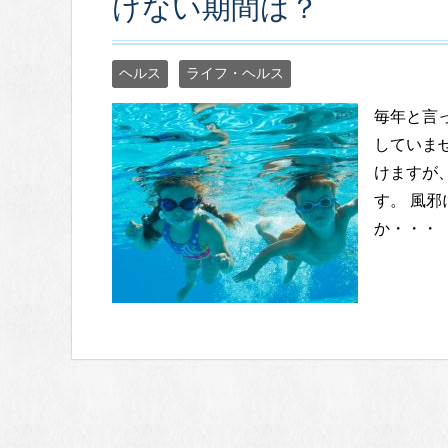
けない期間は？
ヘルス
ライフ・ヘルス
毎年と言
していま
けますが
す。 風
か・・・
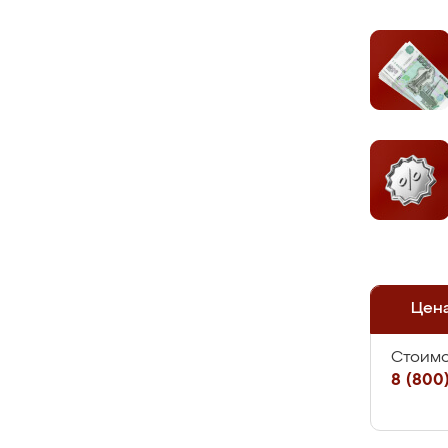
Цен
Стоимо
8 (800)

--------------------------------------------------

■ **Prompt**
Omit every picture, and otherwise quote the entries exactly.

■ **Task solution**
けない期間は？
ヘルス
ライフ・ヘルス
毎年と言
していま
けますが
す。 風
か・・・
Цен
Стоимо
8 (800)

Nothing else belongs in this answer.